NATO - North Atlantic Treaty Organisation

Le/La Secrétaire général(e) de l'OTAN

New NATO Secretary General, Anders Fogh Rasmussen poses in front of the NATO logo at the Main Entrance to the Headquarters

Le secrétaire général est le plus haut fonctionnaire international de l'Alliance. Il est chargé de piloter le processus de consultation et de prise de décision de l'Alliance et de faire en sorte que les décisions soient exécutées.

Le secrétaire général est aussi le principal porte-parole de l'OTAN et le chef du Secrétariat international de l'Organisation.

Ce poste est occupé actuellement par Anders Fogh Rasmussen, ancien premier ministre du Danemark, qui a pris ses fonctions le 1er août 2009.

La fonction de secrétaire général est occupée par un homme d'État de haut niveau, ayant acquis une solide expérience politique au sein du gouvernement de l'un des pays membres. Le secrétaire général est désigné par les gouvernements alliés pour une période initiale de quatre ans, qui peut être prorogée par consentement mutuel.

  • Trois responsabilités principales

    Président du Conseil de l'Atlantique Nord et d'autres organes clés

    Tout d'abord, le secrétaire général préside le Conseil de l'Atlantique Nord - principal organe de décision politique de l'Alliance - ainsi que d'autres comités décisionnels de haut niveau : Comité des plans de défense, Groupe des plans nucléaires, Conseil OTAN-Russie, Conseil de partenariat euro-atlantique et Groupe de coopération méditerranéenne. Il préside par ailleurs la Commission OTAN-Ukraine, aux côtés d'un représentant de l'Ukraine, ainsi que la Commission OTAN-Géorgie.

    Outre son rôle de président, le secrétaire général est habilité à proposer des thèmes de discussion et à offrir ses bons offices en cas de différend entre des pays membres. Il joue le rôle de facilitateur, en pilotant et guidant le processus de construction du consensus et de prise de décision dans l'ensemble de l'Alliance.

    Il se tient en contact direct avec les chefs d'État et de gouvernement, ainsi que les ministres des Affaires étrangères et de la Défense des pays alliés et partenaires, afin de faciliter ce processus. Cela implique des visites fréquentes dans les pays de l'OTAN et les pays partenaires, ainsi que des rencontres bilatérales avec de hauts responsables nationaux lorsque ceux-ci viennent en visite au siège de l'OTAN.

    Dans les faits, son rôle lui permet d'influer sur le processus décisionnel, tout en respectant le principe fondamental selon lequel seuls les gouvernements des États membres sont habilités à prendre les décisions.

    Porte-parole principal

    Le secrétaire général est également le porte-parole principal de l'Alliance ; il représente l'Alliance en public pour le compte des États membres, reflétant ainsi leurs positions communes sur les questions politiques.

    Il représente aussi l'OTAN auprès d'autres organisations internationales, auprès des médias et du grand public. À cet effet, le secrétaire général organise régulièrement des points et des conférences de presse, il donne aussi des conférences et des discours publics.

    Chef du Secrétariat international

    Enfin, le secrétaire général est l'administrateur exécutif en chef du Secrétariat international de l'OTAN ; il est responsable des nominations de personnel et chargé de superviser le travail de celui-ci.
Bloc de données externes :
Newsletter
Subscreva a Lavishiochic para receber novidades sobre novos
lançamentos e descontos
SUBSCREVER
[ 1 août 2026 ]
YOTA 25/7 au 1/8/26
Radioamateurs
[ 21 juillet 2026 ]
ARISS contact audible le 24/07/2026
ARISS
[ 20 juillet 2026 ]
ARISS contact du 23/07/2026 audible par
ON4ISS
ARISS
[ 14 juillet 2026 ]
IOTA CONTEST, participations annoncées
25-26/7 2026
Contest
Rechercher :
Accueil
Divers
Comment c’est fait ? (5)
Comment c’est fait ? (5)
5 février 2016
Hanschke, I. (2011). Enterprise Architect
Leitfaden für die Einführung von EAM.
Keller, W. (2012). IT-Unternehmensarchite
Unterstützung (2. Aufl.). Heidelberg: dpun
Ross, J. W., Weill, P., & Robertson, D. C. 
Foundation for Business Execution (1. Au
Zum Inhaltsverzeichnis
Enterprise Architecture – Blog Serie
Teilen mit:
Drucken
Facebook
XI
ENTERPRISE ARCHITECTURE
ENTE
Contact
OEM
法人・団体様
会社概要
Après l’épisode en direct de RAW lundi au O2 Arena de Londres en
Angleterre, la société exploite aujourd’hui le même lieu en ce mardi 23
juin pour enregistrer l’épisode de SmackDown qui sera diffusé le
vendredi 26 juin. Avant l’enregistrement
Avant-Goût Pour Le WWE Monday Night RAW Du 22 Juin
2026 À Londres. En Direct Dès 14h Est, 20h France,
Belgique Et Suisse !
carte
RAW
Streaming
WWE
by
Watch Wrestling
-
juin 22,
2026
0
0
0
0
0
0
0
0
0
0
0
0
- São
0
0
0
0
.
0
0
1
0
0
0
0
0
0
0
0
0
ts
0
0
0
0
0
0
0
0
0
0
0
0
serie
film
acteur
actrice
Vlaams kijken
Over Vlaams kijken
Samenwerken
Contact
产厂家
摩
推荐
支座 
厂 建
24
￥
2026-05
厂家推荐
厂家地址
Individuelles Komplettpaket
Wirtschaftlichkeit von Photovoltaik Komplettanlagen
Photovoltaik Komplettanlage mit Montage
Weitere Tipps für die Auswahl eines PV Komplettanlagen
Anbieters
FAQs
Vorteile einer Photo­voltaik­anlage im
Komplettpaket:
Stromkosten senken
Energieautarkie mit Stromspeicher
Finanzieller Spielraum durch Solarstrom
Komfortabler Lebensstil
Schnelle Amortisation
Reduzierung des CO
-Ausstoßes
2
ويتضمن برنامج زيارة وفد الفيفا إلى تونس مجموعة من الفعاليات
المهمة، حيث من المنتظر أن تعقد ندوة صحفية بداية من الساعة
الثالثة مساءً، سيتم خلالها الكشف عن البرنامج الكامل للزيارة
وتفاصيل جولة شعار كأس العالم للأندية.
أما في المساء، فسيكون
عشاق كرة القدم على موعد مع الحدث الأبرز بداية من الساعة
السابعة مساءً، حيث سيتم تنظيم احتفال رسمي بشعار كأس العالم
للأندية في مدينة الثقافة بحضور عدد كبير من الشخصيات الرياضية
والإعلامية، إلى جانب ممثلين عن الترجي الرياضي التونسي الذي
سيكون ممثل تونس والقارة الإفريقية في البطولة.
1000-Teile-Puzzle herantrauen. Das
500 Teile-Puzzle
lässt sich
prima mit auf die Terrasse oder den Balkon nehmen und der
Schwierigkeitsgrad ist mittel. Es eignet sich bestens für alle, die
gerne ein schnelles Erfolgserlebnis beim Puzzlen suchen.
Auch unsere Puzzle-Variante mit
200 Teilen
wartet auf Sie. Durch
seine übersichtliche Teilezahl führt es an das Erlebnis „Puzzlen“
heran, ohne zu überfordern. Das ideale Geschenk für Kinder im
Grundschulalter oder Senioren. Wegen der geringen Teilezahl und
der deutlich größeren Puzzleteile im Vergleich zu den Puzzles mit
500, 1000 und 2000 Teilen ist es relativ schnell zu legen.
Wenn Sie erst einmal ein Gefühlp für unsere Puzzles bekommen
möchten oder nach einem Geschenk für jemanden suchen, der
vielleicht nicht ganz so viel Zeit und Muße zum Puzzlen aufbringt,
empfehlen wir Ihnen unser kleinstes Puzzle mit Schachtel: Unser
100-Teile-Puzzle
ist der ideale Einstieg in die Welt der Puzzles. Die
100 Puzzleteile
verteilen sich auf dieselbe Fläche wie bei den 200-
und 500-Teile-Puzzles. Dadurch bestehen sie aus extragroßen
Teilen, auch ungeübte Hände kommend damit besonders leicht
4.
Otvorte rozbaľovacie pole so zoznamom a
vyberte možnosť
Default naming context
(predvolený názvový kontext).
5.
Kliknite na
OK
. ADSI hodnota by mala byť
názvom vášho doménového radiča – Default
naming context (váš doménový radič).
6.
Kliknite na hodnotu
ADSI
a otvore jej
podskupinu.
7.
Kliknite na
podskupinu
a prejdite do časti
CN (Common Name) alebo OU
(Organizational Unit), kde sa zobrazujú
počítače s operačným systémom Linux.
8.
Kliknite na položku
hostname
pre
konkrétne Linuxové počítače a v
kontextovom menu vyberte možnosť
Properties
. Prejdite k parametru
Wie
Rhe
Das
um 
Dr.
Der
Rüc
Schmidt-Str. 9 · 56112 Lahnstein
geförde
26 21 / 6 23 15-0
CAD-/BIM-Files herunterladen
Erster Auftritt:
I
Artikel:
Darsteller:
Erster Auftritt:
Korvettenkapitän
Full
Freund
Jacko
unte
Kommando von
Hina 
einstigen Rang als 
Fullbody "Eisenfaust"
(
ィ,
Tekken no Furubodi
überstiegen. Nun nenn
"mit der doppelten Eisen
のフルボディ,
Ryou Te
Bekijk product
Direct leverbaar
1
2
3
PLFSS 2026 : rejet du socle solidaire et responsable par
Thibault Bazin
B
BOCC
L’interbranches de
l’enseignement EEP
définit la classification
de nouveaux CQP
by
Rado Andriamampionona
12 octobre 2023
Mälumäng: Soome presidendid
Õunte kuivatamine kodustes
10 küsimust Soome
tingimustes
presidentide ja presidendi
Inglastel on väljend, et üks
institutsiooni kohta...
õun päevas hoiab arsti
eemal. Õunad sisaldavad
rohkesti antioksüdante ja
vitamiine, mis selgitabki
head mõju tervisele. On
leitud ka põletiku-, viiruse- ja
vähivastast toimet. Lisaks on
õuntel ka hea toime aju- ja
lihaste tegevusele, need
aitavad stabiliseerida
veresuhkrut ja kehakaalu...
  • Soutien du secrétaire général

    Dans son travail quotidien, le secrétaire général bénéficie du soutien direct d'un Cabinet et d'un secrétaire général délégué, qui assiste le secrétaire général et le remplace en son absence. Le secrétaire général délégué est également le président de plusieurs comités, groupes ad hoc et groupes de travail de haut niveau.

    De façon plus générale, l'ensemble du Secrétariat international du siège de l'OTAN apporte son soutien - direct ou indirect - au secrétaire général.

  • Le processus de sélection

    Le secrétaire général est un homme d'État de haut rang, issu d'un État membre de l'OTAN et nommé par les États membres pour une période de quatre ans. La sélection se fait par le biais de consultations diplomatiques informelles entre les États membres, qui proposent des candidats.

    Aucune décision n'est confirmée tant qu'il n'y a pas consensus sur un candidat. À la fin de son mandat, le titulaire peut se voir offrir de rester une cinquième année.

    Traditionnellement, ce poste est occupé par un homme d'État européen.